A sunny summer week in Alghero, Sardinia (Italy)

We spent a great holiday week in June 2019 on Sardinia where we explored the northern parts of the island, as well as the neighbor island of Corsica, from our base in Alghero. Here is our itinerary along with sightseeing and restaurant recommendations.

This first part below is about Alghero and the nearby area. For excursions on northern Sardinia and to Corsica >> see here.

Sunset from the Alghero city walls

Where is Sardinia? Where should I stay?

Sardinia is part of Italy and the second largest island in the Mediterranean. The capital of Cagliari is in the south. We stayed in the smaller town of Alghero which is located in the northwestern part of the island. Alghero has a pretty old town surrounded by walls, a marina, a long city beach and lots of accommodation choices. Close by are even more beaches and nature reserves. The airport is only about 20 minutes away.

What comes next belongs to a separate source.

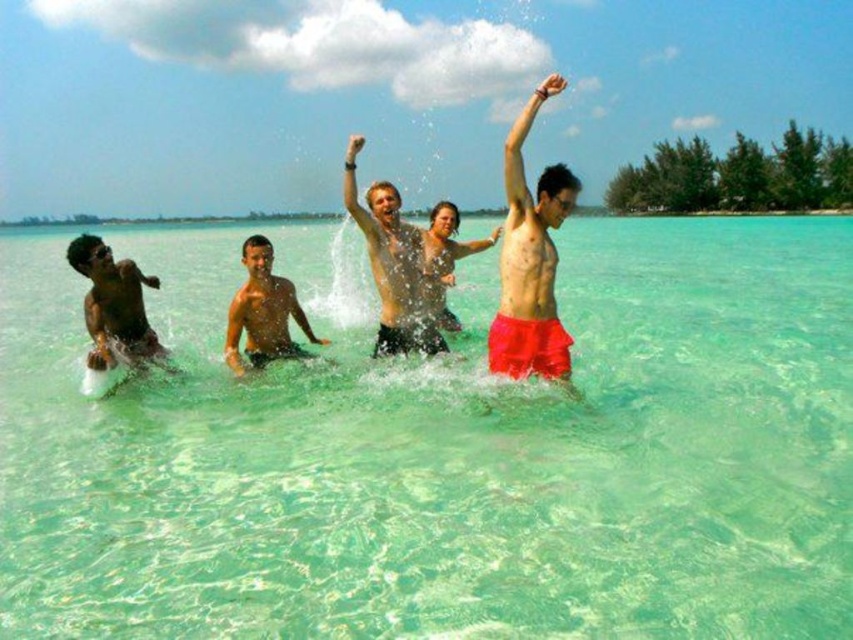 You are standing on the beach and want to take a photo of the matte black man at left and the clear water at center. Which object will appear larger in the photo?

The clear water at center will appear larger in the photo because it is closer to the viewer than the matte black man at left.

You are a photographer trying to capture a group photo of the smooth black shorts at center and the matte black man at left. Since you want both subjects to appear the same size in the photo, where should you position yourself relative to them?

To make the smooth black shorts at center and the matte black man at left appear the same size in the photo, you should move closer to the matte black man at left since he is smaller than the smooth black shorts at center. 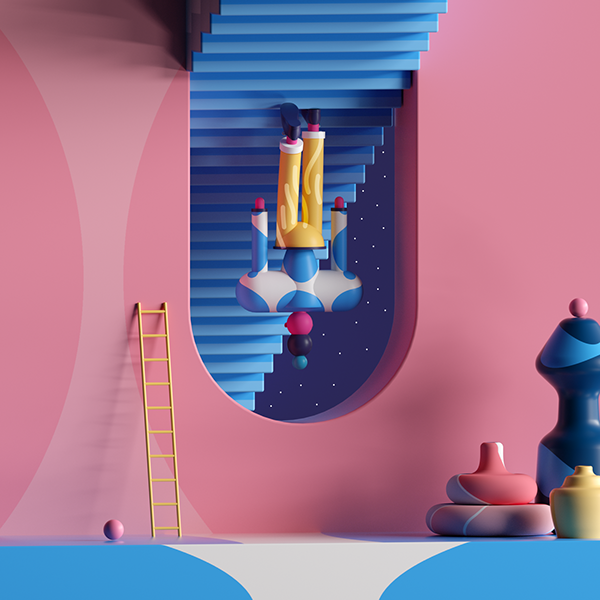 Locate an element on the screen. yellow urn is located at coordinates (582, 506).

Alghero is popular with tourists and we enjoyed our stay here. The old town is cute and everything you need for a holiday like a beach walk, weekly market, grocery stores, car and bike rentals are here as well.

When should I go?

We went to Sardinia in the end of June. For most of our week, the temperatures were about 30 C. The ocean had a comfortable, refreshing temperature of about 22-24 C. Even though the high season for Sardinia is July and August, there were plenty of people on the beaches and in restaurants, but it didn’t feel crowded. Later on in summer, you get warmer sea temperatures of course but you also get the crowds and the heat. A heatwave passed through Europe in our final days there and the temperature rose to about 37-38 C which made it hard to walk around the sights.

What is there to do in and around Alghero?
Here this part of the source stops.